Large-scale logistics and processing operations face a tough problem in determining how to structure their networks. Enhancing processing and logistics networks so that goods can move from sources to destinations at low cost can increase profitability. However, adding facilities (or continuing to operate existing facilities) is costly as well.

Ploughman Analytics can help firms analyze the tradeoff between the lower freight costs made possible by the presence of processing or logistics nodes and the costs of these nodes themselves. For example, the construction cost of a new corn ethanol plant may easily exceed 100 million USD. If an enterprise is considering multiple investments of this magnitude, careful consideration of not just each facility, but each facility as the part of a network, can dramatically enhance profitability.

Ploughman can help clients select multiple locations and network configurations, helping to answer key questions: What volumes of material should go to or from each facility? Should new facilities be purchased or built? Should existing faculties be reduced or closed? We offer a comprehensive and systematic approach to considering large numbers of combinations, and can work with clients to optimize their logistics networks. Our team is adept at finding elegant solutions to problems in this class, given sets of locations and the client’s areas of concern.

  • Ploughman takes into account road network time and shipping costs, prices at the source and destination facilities, and processing or handling capacity.
  • Our approach examines different combinations of routing to minimize costs and maximize performance of the network.
  • Different scenarios can be compared rapidly to sift out the better performing arrangements. Particularly when there are a large number of customer or supplier locations relative to the client facilities, this can greatly improve business operations by minimizing travel and removing unnecessary routes or facilities.

As an illustration, consider the set of ethanol refineries in the state of Iowa. A major firm considering acquiring, expanding, constructing, closing, or maintaining some number of facilities of this sort faces a potentially bewildering combination of alternatives to evaluate, and the illustrative map below represents one of a large number of selections of facilities from a current set. Ploughman Analytics can help major firms systematically evaluate these extremely large numbers of alternative network configurations.

(USDA 2010, Renewable Fuels Association 2011)

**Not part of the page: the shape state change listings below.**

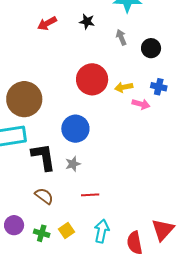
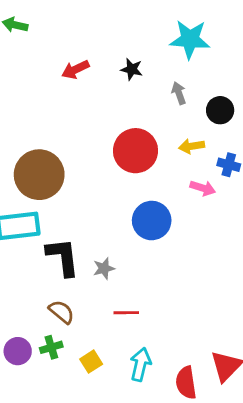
yellow arrow: (124, 87) -> (192, 146), moved
blue circle: (75, 129) -> (152, 221), moved
green cross: (42, 233) -> (51, 347), moved, turned -35

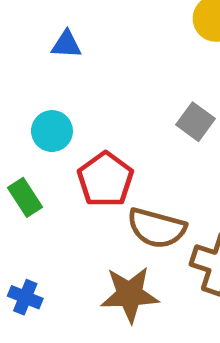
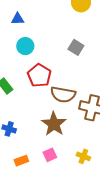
cyan circle: (52, 131) -> (25, 46), moved
brown star: (130, 294) -> (54, 124), turned -30

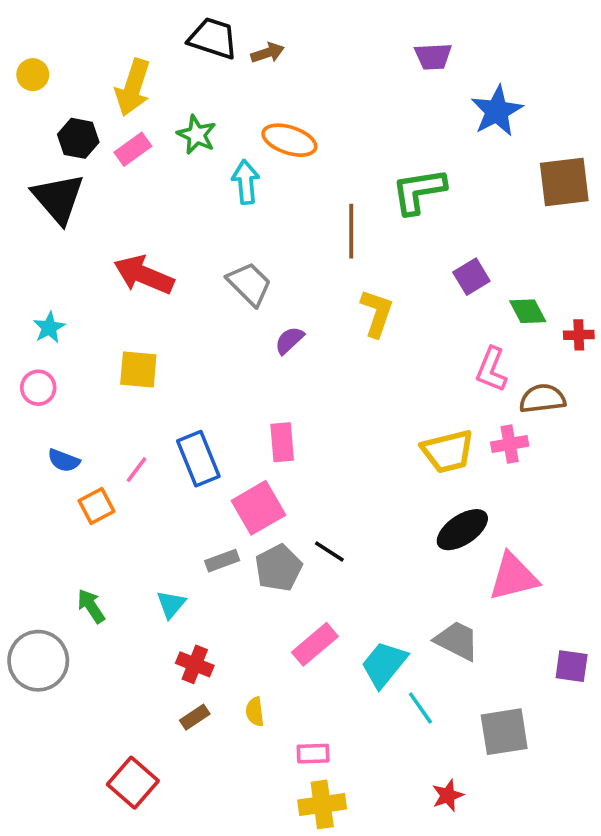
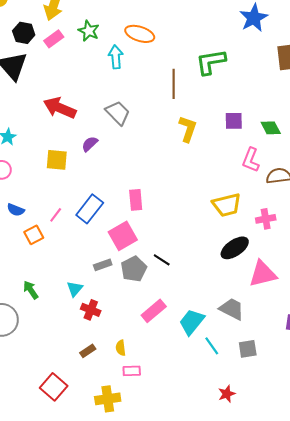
purple square: (471, 277) -> (234, 121), moved, turned 30
purple semicircle: (289, 340) -> (90, 144), moved
pink cross: (510, 444) -> (266, 219), moved
blue rectangle: (198, 459) -> (90, 209), turned 60
red cross: (195, 664) -> (91, 310), moved
gray square: (504, 732) -> (248, 349), moved, size x0.7
pink rectangle: (313, 754) -> (132, 371), moved
yellow cross: (322, 804) -> (108, 399), moved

The strength in our approach allows us not only to optimize for an existing set of facilities, but to determine which subset of facilities should be chosen among a pool of many possible candidates. Choosing certain locations will affect the viability of nearby locations, and these related effects vary depending on the factors that the client wants to minimize or optimize. Ploughman can harness tremendous processing power to tackle large scale problems and evaluate all possible combinations rather than merely a pre-picked set. This extends to situations where the client does not know how many facilities will be needed – the ideal number of facilities to build, alter, or remove can be a part of our solution.

Combined, Ploughman’s tools offer a comprehensive solution to a complex and multilayered problem. Limiting an evaluation to only pre-selected combinations might result in the analyst overlooking a better alternative solution - our computational and analytical expertise can examine every scenario to find the optimal solution for our clients.

When the average price to construct a single plant producing 100 million gallons of ethanol annually is 120 million USD, Ploughman Analytics’ ability to systematically analyze network investments can mean the difference between profitability and enterprise failure.